_Action item_: All of the data, from the first line to the last, should be reproduced without alteration.

Dataset entries
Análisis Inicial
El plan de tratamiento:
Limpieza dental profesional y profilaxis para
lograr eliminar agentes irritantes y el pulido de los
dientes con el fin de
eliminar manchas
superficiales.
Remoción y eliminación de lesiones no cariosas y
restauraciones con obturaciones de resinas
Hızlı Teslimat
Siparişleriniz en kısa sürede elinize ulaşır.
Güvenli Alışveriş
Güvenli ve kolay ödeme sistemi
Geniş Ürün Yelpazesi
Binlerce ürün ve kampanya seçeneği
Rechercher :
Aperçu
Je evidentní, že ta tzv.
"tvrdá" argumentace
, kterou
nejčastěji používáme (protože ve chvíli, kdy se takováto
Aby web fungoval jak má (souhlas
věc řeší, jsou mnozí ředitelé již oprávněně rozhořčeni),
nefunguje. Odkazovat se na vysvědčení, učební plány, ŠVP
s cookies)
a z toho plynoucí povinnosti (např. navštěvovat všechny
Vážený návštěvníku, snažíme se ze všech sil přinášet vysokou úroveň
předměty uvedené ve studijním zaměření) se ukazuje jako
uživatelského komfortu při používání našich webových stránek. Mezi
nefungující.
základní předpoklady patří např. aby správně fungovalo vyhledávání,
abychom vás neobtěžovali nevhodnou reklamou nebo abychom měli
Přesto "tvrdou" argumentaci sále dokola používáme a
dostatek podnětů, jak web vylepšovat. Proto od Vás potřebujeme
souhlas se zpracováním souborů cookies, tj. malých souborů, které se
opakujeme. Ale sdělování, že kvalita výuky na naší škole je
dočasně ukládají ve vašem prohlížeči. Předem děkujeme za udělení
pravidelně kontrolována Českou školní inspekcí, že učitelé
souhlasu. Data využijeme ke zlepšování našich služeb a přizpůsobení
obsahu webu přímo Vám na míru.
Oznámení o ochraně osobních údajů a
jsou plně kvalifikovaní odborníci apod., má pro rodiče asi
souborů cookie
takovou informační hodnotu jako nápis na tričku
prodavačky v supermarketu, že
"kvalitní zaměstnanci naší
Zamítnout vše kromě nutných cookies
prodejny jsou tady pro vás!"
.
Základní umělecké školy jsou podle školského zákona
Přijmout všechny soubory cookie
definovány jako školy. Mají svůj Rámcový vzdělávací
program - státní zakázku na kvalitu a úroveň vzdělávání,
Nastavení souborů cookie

_Task answer_:
Análisis Inicial
El plan de tratamiento:
Limpieza dental profesional y profilaxis para
lograr eliminar agentes irritantes y el pulido de los
dientes con el fin de
eliminar manchas
superficiales.
Remoción y eliminación de lesiones no cariosas y
restauraciones con obturaciones de resinas
Hızlı Teslimat
Siparişleriniz en kısa sürede elinize ulaşır.
Güvenli Alışveriş
Güvenli ve kolay ödeme sistemi
Geniş Ürün Yelpazesi
Binlerce ürün ve kampanya seçeneği
Rechercher :
Aperçu
Je evidentní, že ta tzv.
"tvrdá" argumentace
, kterou
nejčastěji používáme (protože ve chvíli, kdy se takováto
Aby web fungoval jak má (souhlas
věc řeší, jsou mnozí ředitelé již oprávněně rozhořčeni),
nefunguje. Odkazovat se na vysvědčení, učební plány, ŠVP
s cookies)
a z toho plynoucí povinnosti (např. navštěvovat všechny
Vážený návštěvníku, snažíme se ze všech sil přinášet vysokou úroveň
předměty uvedené ve studijním zaměření) se ukazuje jako
uživatelského komfortu při používání našich webových stránek. Mezi
nefungující.
základní předpoklady patří např. aby správně fungovalo vyhledávání,
abychom vás neobtěžovali nevhodnou reklamou nebo abychom měli
Přesto "tvrdou" argumentaci sále dokola používáme a
dostatek podnětů, jak web vylepšovat. Proto od Vás potřebujeme
souhlas se zpracováním souborů cookies, tj. malých souborů, které se
opakujeme. Ale sdělování, že kvalita výuky na naší škole je
dočasně ukládají ve vašem prohlížeči. Předem děkujeme za udělení
pravidelně kontrolována Českou školní inspekcí, že učitelé
souhlasu. Data využijeme ke zlepšování našich služeb a přizpůsobení
obsahu webu přímo Vám na míru.
Oznámení o ochraně osobních údajů a
jsou plně kvalifikovaní odborníci apod., má pro rodiče asi
souborů cookie
takovou informační hodnotu jako nápis na tričku
prodavačky v supermarketu, že
"kvalitní zaměstnanci naší
Zamítnout vše kromě nutných cookies
prodejny jsou tady pro vás!"
.
Základní umělecké školy jsou podle školského zákona
Přijmout všechny soubory cookie
definovány jako školy. Mají svůj Rámcový vzdělávací
program - státní zakázku na kvalitu a úroveň vzdělávání,
Nastavení souborů cookie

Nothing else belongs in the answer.